At this point there is usually a fair bit of debugging and fixing of typos until the model parses correctly.

## Consider identifiability

Identifiability is a common issue in SEM. Roughly it means that some of the free parameters you are trying to estimate are interchangeable. Therefore, even with an infinite amount of data you would be unable to identify their values precisely (e.g. one could be high the other low or vice-versa).

A basic example would be the model:

`y = a*x + b*x + c`

parameters `a` and `b` are interchangeable.

Identifiability is a bit different in Bayesian models, because we have priors. For instance, in the model above, if we set a very strong priors on `a` and/or `b` (based on theory for instance) we may still be able to estimate their values precisely.

In a complex SEM issues of identifiability can be much harder to distinguish than the example above, as we will see.

Identifiability issues in a Bayesian will manifest as poor convergence of MCMC chains. You will see high Rhats. Digger deeper you may find some parameters have bimodal posterior distributions (e.g. if you do a histogram of all samples for a parameter). You will also find strong correlations in parameter estimates. For instance in the model above parameters `a` and `b` would be strongly correlated (near 1).

You may be able to get convergence if you run your model for really long chains, however, it will be more efficient to try and fix the model. It will also mean your parameters are easier to interpret.

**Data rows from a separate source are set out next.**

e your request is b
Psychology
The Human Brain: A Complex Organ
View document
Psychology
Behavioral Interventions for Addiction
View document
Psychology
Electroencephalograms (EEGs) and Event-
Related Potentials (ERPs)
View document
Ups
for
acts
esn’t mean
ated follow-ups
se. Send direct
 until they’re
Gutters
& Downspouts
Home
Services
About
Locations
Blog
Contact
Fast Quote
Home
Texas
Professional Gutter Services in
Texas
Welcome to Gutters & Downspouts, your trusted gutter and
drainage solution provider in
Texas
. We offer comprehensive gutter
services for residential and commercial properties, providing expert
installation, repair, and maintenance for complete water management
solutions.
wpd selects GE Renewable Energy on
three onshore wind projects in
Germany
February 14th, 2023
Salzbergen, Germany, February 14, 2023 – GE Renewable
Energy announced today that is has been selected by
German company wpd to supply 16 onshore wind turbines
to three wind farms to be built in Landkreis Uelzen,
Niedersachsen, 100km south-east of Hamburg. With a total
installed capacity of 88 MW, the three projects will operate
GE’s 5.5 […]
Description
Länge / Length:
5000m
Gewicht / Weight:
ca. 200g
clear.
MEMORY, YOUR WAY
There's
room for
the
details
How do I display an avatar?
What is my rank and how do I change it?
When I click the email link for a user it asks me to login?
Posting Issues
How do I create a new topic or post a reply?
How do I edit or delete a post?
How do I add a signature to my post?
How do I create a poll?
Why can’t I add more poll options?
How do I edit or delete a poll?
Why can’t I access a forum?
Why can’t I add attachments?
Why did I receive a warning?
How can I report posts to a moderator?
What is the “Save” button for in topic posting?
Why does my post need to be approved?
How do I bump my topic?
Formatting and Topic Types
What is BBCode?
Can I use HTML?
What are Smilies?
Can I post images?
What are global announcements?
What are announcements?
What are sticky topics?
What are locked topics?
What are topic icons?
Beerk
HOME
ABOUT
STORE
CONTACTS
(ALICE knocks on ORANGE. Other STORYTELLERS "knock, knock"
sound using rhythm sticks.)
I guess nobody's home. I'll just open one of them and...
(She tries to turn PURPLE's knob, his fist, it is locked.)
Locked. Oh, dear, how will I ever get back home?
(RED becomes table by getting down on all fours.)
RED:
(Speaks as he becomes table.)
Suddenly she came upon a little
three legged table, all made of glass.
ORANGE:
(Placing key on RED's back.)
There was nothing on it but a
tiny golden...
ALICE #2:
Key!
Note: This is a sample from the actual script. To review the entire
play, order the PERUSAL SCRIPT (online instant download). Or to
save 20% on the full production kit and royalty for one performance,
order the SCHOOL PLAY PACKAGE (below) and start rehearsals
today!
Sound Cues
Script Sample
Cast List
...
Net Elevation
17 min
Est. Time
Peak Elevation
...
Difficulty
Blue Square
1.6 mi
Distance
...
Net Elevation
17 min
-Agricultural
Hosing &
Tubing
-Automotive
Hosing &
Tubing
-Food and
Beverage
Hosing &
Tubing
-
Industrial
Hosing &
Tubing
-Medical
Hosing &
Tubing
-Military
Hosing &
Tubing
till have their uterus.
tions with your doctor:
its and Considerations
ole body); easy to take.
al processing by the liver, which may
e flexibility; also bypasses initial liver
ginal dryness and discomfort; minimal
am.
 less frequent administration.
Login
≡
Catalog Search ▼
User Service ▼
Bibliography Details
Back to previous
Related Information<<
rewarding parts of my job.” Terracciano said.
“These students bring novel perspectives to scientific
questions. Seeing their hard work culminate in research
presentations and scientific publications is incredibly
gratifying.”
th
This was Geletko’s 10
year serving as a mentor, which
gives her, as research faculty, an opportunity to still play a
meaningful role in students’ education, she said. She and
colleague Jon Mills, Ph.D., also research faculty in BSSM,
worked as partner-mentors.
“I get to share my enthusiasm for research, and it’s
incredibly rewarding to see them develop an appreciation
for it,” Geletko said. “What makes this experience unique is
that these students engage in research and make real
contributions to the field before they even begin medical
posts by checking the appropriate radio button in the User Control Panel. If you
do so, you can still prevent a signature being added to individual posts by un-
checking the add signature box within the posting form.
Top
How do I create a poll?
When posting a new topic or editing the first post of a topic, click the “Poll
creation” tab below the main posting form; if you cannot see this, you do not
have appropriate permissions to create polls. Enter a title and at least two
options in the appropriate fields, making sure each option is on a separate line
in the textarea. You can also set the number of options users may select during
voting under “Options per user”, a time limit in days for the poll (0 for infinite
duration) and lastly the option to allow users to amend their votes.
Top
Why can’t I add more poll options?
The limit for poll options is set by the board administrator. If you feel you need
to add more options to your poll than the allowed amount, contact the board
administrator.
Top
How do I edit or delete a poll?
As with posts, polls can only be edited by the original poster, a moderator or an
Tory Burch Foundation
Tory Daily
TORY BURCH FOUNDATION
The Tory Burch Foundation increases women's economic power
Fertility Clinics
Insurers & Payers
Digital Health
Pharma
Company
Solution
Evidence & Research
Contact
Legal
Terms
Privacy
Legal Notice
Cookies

If you have identifiability issues, parameters that have the property above are a good place to start to try to fix issues in your SEM formulation.

In the stsan code above I’ve made two key decisions to facilitate convergence.

First, I’ve fixed the latent standard deviation to 1 to ensure identifiability. You could also have the latent’s SD free, but then fix one of the regression slopes to 1.

Second, I’ve set the prior for the streamflow beta (regression slope on the latent variable) to be an exponential. This ensures it has only positive values.

For example, imagine that streamflow, NDVI and CPUE are all positively correlated with each other. Then their beta’s all need to be the same sign. However, they could equally well be all positive, or all negative. The meaning is the same, since the latent variable has not units.

If we run the model where all betas are sampled from normal priors, then we would hit issues with parameter switching. We see strong bimodality in the posteriors for the betas, because they can equally well be all positive or all negative. This slows converngence significantly.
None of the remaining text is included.